▸ **RECORDED DATA**
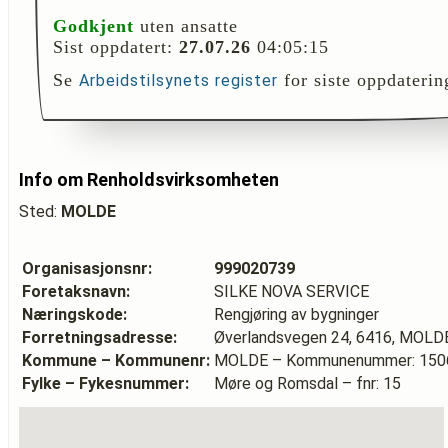
Godkjent
uten ansatte
Sist oppdatert:
27.07.26
04:05:15
Se
for siste oppdaterin
Arbeidstilsynets register
Info om Renholdsvirksomheten
Sted:
MOLDE
Organisasjonsnr:
999020739
Foretaksnavn:
SILKE NOVA SERVICE
Næringskode:
Rengjøring av bygninger
Forretningsadresse:
Øverlandsvegen 24, 6416, MOLD
Kommune – Kommunenr:
MOLDE – Kommunenummer: 150
Fylke – Fykesnummer:
Møre og Romsdal – fnr: 15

▸ **WHAT NEEDS TO BE DONE**
Please print every record exactly as written, without the pictures.

▸ **OUTPUT FOR THIS TASK**
Godkjent
uten ansatte
Sist oppdatert:
27.07.26
04:05:15
Se
for siste oppdaterin
Arbeidstilsynets register
Info om Renholdsvirksomheten
Sted:
MOLDE
Organisasjonsnr:
999020739
Foretaksnavn:
SILKE NOVA SERVICE
Næringskode:
Rengjøring av bygninger
Forretningsadresse:
Øverlandsvegen 24, 6416, MOLD
Kommune – Kommunenr:
MOLDE – Kommunenummer: 150
Fylke – Fykesnummer:
Møre og Romsdal – fnr: 15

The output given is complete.